Objective: To search the human ob gene for mutations and evaluate their role in massive obesity.
Design: Direct mutation screening of the gene and case-control association study. Multivariate analyses for evaluation of differences in clinical parameters.
Subjects: Primary mutation screening: 24 morbidly obese subjects (body mass index (BMI) > 40 kg/m2). Association study: 395 unrelated morbidly obese subjects (BMI > 40 kg/m2), 121 lean, non-diabetic control individuals, 72 women of a random sample with an average BMI 32.5 kg/m2.
Results: We report the finding of a DNA variant in exon 1 of the human ob gene (A --> G substitution, base + 19). This variant showed a prevalence of 62% in our study population.
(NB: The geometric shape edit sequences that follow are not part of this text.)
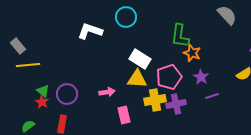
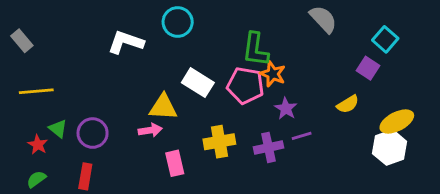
gray rectangle: (18, 46) -> (22, 41), moved
pink pentagon: (169, 77) -> (245, 85), moved, turned 30
yellow triangle: (137, 79) -> (163, 107), moved
red star: (42, 102) -> (38, 145), moved
purple cross: (176, 104) -> (268, 147), moved

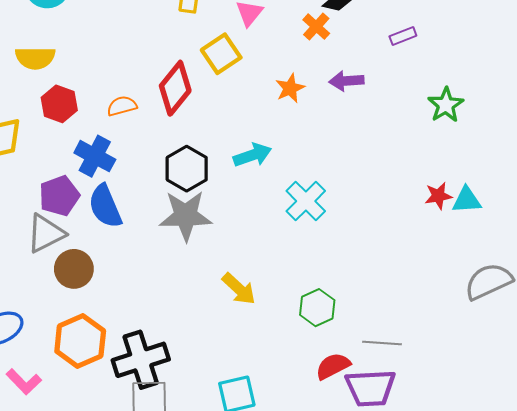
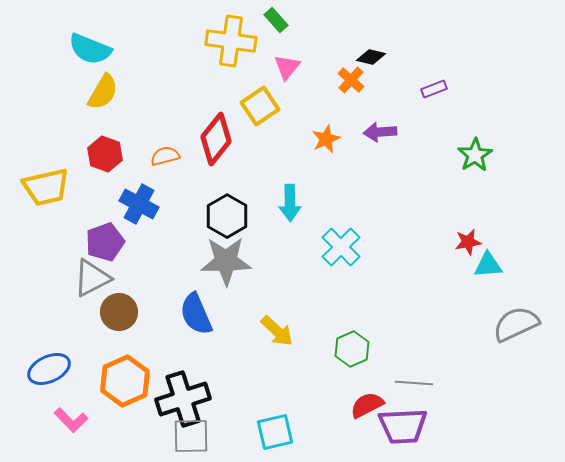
yellow semicircle: (35, 58) -> (103, 92), moved, turned -60
cyan arrow: (252, 155) -> (290, 203), turned 108
cyan triangle: (467, 200) -> (488, 265), moved
blue semicircle: (105, 206) -> (196, 314), moved

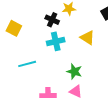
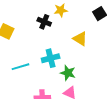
cyan cross: (56, 41) -> (51, 58), moved

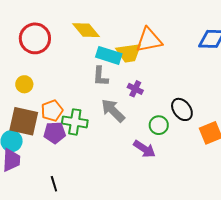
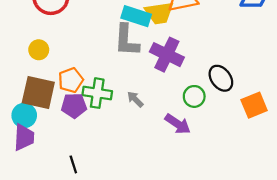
gray L-shape: (100, 76) -> (127, 40), size x1.4
purple cross: (135, 89) -> (167, 55), size x1.8
gray arrow: (113, 111) -> (135, 99), moved, size x0.6

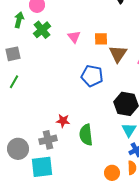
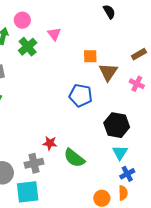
pink triangle: (74, 37) -> (54, 34), moved
green semicircle: (86, 135) -> (74, 158), turned -45

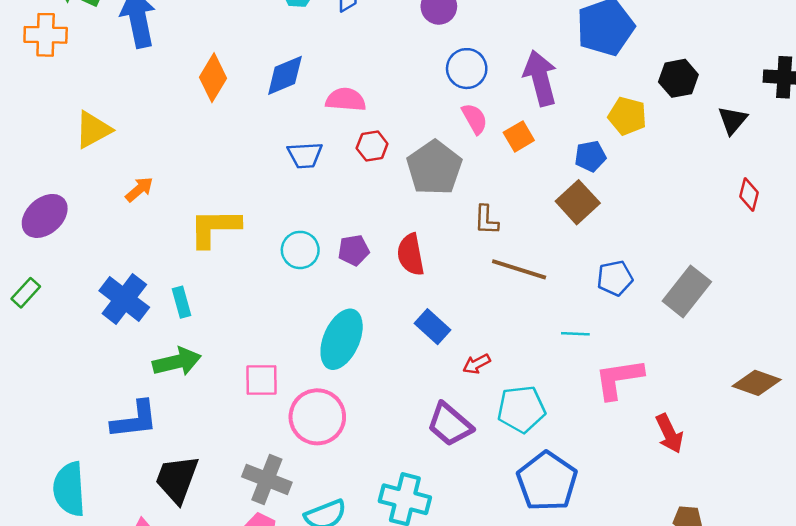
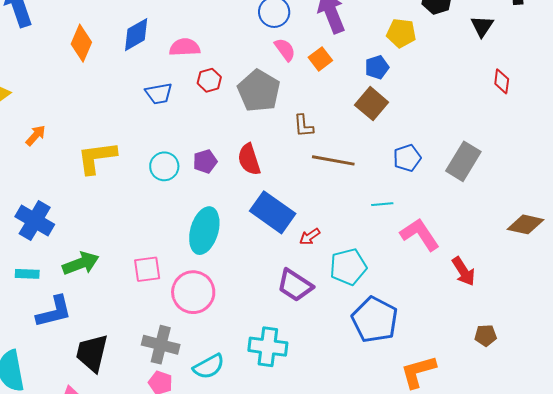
cyan rectangle: (181, 302) -> (27, 274), moved, turned -65
blue rectangle: (432, 327) -> (273, 212), size x1.6
pink L-shape: (619, 379) -> (420, 234), turned 72

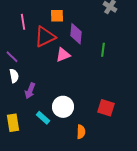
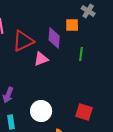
orange square: (57, 16) -> (72, 25), moved
cyan rectangle: (43, 118) -> (11, 122), moved, turned 40

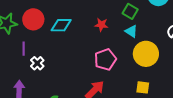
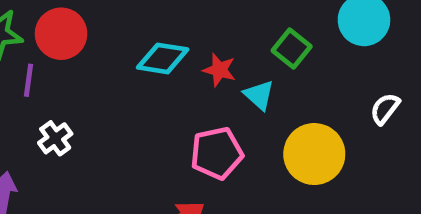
cyan diamond: (61, 25) -> (163, 58), moved
cyan triangle: (131, 31) -> (259, 95), moved
purple line: (24, 49) -> (29, 80), moved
Association analyses under different genetic models (dominant, co-dominant, recessive) showed no significant evidence for an association of this variant with BMI. However, obese individuals homozygous for the G-allele showed significantly lower leptin concentrations compared to obese patients either heterozygous or homozygous for the A-allele after correction for BMI.
Conclusion: Recent linkage studies have shown evidence for linkage of the hsob locus with obesity. Our study provides further evidence that a defect in the ob gene in linkage disequilibrium with the G-allele of exon 1 might be involved in obesity by affecting leptin concentrations.